» YOUR OBJECTIVE: From the line that has "о вашем оборудовании" down to the final line of the listing below, transcribe every line exactly, and only those.

*** Opening RECORDED INFORMATION ***

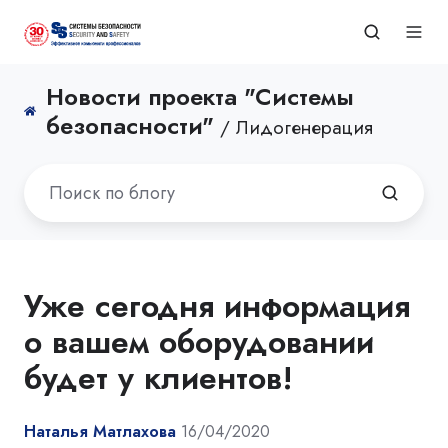
Новости проекта "Системы
безопасности"
/ Лидогенерация
Уже сегодня информация
о вашем оборудовании
будет у клиентов!
Наталья Матлахова
16/04/2020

*** Closing RECORDED INFORMATION ***

» PROBLEM SOLUTION:
о вашем оборудовании
будет у клиентов!
Наталья Матлахова
16/04/2020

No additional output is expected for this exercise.